Cavendish's experiment on concentric conducting shells In a paper  were there was a section addressing Cavendish's experiment on concentric conducting shells which was basically the following : Two conducting spherical shells were put together (like the Russian doll) and a conducting link was connecting these two spheres , a charge was put on the outermost sphere , then we cut the link with silk a a silk thread ,take off the outermost, and see if the inner one had any electrical charge on it , the experiment showed that indeed it doesn't contain any charge . Then the author stated that this was a consequence of the inverse square law , and that if the electric field didn't follow this very law , then upon putting charges on the outermost sphere charges would migrate through the conducting link to the smaller sphere and it would have a charge on it . 
How did the author deduce this conclusion ? Why ,if the electric field didn't have the inverse square behavior , the charges would migrate to the smaller sphere ?
 A: 
How did the author deduce this conclusion?

For the charges to move from the large sphere to the small sphere, there would have to be an electric field inside the large sphere.
The inverse square law could be used to prove that the field inside a conductive hollow charged sphere is zero.

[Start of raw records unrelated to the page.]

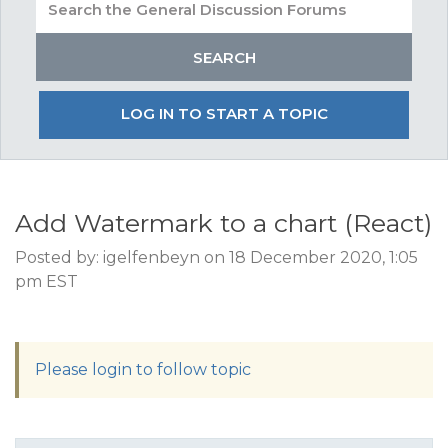
LOG IN TO START A TOPIC
Add Watermark to a chart (React)
Posted by: igelfenbeyn on 18 December 2020, 1:05
pm EST
Please login to follow topic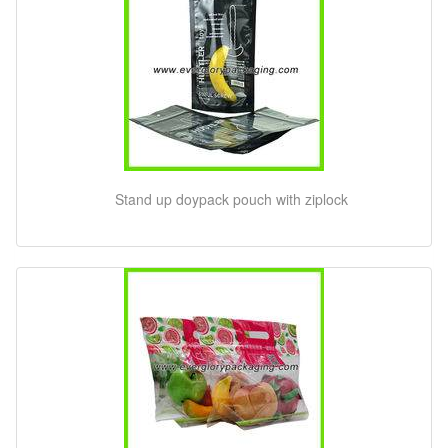
Stand up doypack pouch with ziplock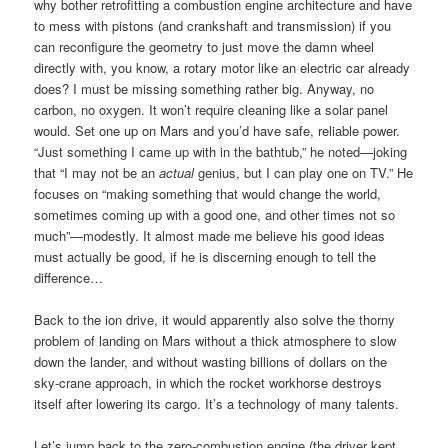
why bother retrofitting a combustion engine architecture and have
to mess with pistons (and crankshaft and transmission) if you
can reconfigure the geometry to just move the damn wheel
directly with, you know, a rotary motor like an electric car already
does? I must be missing something rather big. Anyway, no
carbon, no oxygen. It won’t require cleaning like a solar panel
would. Set one up on Mars and you’d have safe, reliable power.
“Just something I came up with in the bathtub,” he noted—joking
that “I may not be an
actual
genius, but I can play one on TV.” He
focuses on “making something that would change the world,
sometimes coming up with a good one, and other times not so
much”—modestly. It almost made me believe his good ideas
must actually be good, if he is discerning enough to tell the
difference…
Back to the ion drive, it would apparently also solve the thorny
problem of landing on Mars without a thick atmosphere to slow
down the lander, and without wasting billions of dollars on the
sky-crane approach, in which the rocket workhorse destroys
itself after lowering its cargo. It’s a technology of many talents.
Let’s jump back to the zero-combustion engine (the driver kept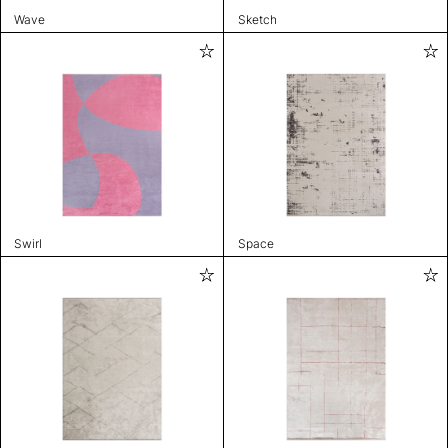
Wave
Sketch
Swirl
Space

It goes like this:   
For any given point inside a conductive hollow charged sphere, the fields produced by patches of charge, subtending the equal solid angles on the opposite sides of the sphere, will cancel each other, because the charge magnitudes of the patches will be proportional to the square of their distances to the point of interest, while their fields will be inversely proportional to the square of the same distances.

Why, if the electric field didn't have the inverse square behavior,
  the charges would migrate to the smaller sphere?

The inverse square law is pretty fundamental, so there is no reliable way to tell what exactly would happen, if it did not hold, but, ignoring that for the purpose of the discussion, this would, at least, mean that the proof above would not work.
That does not automatically mean though that the charges would move from the large sphere to the small sphere. 
In fact, we can always argue that, as long as the charges repel each other, they should distribute themselves over the outer surface of the large sphere, because this is most favorable distribution from the potential energy standpoint, and, therefore there won't be any charges on the small sphere inside, even with a conducting link connecting the spheres.